━━━━━ RECORDS ━━━━━

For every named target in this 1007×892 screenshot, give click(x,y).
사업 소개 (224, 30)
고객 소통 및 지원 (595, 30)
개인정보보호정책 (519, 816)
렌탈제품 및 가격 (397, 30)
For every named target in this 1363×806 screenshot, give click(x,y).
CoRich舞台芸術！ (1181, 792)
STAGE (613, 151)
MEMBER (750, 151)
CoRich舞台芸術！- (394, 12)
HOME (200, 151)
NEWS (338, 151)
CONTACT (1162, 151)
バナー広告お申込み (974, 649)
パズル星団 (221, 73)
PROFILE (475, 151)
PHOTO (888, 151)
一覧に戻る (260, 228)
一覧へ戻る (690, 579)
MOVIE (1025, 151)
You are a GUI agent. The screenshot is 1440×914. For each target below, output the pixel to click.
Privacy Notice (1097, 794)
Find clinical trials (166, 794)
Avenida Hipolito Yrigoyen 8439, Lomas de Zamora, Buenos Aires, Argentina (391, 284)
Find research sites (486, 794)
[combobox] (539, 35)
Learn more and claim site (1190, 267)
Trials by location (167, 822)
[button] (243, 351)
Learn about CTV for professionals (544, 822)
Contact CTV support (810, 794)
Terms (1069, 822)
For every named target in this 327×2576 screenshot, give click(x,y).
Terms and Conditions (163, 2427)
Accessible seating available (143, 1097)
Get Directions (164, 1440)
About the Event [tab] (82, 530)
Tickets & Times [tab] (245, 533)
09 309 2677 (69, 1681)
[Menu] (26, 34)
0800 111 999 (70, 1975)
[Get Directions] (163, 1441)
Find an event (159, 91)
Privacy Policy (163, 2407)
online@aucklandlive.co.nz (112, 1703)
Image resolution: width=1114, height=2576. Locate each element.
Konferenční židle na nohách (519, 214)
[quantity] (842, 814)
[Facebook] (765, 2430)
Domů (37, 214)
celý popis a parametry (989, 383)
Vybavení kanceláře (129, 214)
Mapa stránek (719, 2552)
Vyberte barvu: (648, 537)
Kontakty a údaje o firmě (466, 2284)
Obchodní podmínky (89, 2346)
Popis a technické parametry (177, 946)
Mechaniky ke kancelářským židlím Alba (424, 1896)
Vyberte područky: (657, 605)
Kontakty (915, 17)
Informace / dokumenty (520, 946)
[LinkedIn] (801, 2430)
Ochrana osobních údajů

━━━━━

**WORK REQUEST**
Each record above must be given again exactly.

**WRITTEN RESPONSE**
For every named target in this 1007×892 screenshot, give click(x,y).
사업 소개 (224, 30)
고객 소통 및 지원 (595, 30)
개인정보보호정책 (519, 816)
렌탈제품 및 가격 (397, 30)
For every named target in this 1363×806 screenshot, give click(x,y).
CoRich舞台芸術！ (1181, 792)
STAGE (613, 151)
MEMBER (750, 151)
CoRich舞台芸術！- (394, 12)
HOME (200, 151)
NEWS (338, 151)
CONTACT (1162, 151)
バナー広告お申込み (974, 649)
パズル星団 (221, 73)
PROFILE (475, 151)
PHOTO (888, 151)
一覧に戻る (260, 228)
一覧へ戻る (690, 579)
MOVIE (1025, 151)
You are a GUI agent. The screenshot is 1440×914. For each target below, output the pixel to click.
Privacy Notice (1097, 794)
Find clinical trials (166, 794)
Avenida Hipolito Yrigoyen 8439, Lomas de Zamora, Buenos Aires, Argentina (391, 284)
Find research sites (486, 794)
[combobox] (539, 35)
Learn more and claim site (1190, 267)
Trials by location (167, 822)
[button] (243, 351)
Learn about CTV for professionals (544, 822)
Contact CTV support (810, 794)
Terms (1069, 822)
For every named target in this 327×2576 screenshot, give click(x,y).
Terms and Conditions (163, 2427)
Accessible seating available (143, 1097)
Get Directions (164, 1440)
About the Event [tab] (82, 530)
Tickets & Times [tab] (245, 533)
09 309 2677 (69, 1681)
[Menu] (26, 34)
0800 111 999 (70, 1975)
[Get Directions] (163, 1441)
Find an event (159, 91)
Privacy Policy (163, 2407)
online@aucklandlive.co.nz (112, 1703)
Image resolution: width=1114, height=2576. Locate each element.
Konferenční židle na nohách (519, 214)
[quantity] (842, 814)
[Facebook] (765, 2430)
Domů (37, 214)
celý popis a parametry (989, 383)
Vybavení kanceláře (129, 214)
Mapa stránek (719, 2552)
Vyberte barvu: (648, 537)
Kontakty a údaje o firmě (466, 2284)
Obchodní podmínky (89, 2346)
Popis a technické parametry (177, 946)
Mechaniky ke kancelářským židlím Alba (424, 1896)
Vyberte područky: (657, 605)
Kontakty (915, 17)
Informace / dokumenty (520, 946)
[LinkedIn] (801, 2430)
Ochrana osobních údajů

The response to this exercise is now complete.